## SUPPLIED MATERIAL
---*---

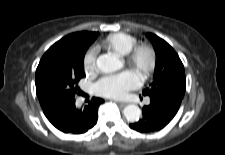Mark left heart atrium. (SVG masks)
I'll return each instance as SVG.
<instances>
[{
	"instance_id": "obj_1",
	"label": "left heart atrium",
	"mask_w": 225,
	"mask_h": 155,
	"mask_svg": "<svg viewBox=\"0 0 225 155\" xmlns=\"http://www.w3.org/2000/svg\"><path fill=\"white\" fill-rule=\"evenodd\" d=\"M140 84V76L132 70H126L102 77L95 84L94 89L101 96L119 99L124 97L130 90L139 87Z\"/></svg>"
}]
</instances>
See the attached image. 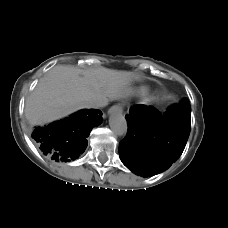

---*---

## TASK TO CARRY OUT
Please set the records down again exactly as written. The pictures should not be included.

## REPLY TO THE TASK
Mark left heart atrium. (SVG masks)
I'll return each instance as SVG.
<instances>
[{
	"instance_id": "obj_1",
	"label": "left heart atrium",
	"mask_w": 225,
	"mask_h": 155,
	"mask_svg": "<svg viewBox=\"0 0 225 155\" xmlns=\"http://www.w3.org/2000/svg\"><path fill=\"white\" fill-rule=\"evenodd\" d=\"M140 84V76L132 70H126L102 77L95 84L94 89L101 96L119 99L124 97L130 90L139 87Z\"/></svg>"
}]
</instances>
See the attached image. 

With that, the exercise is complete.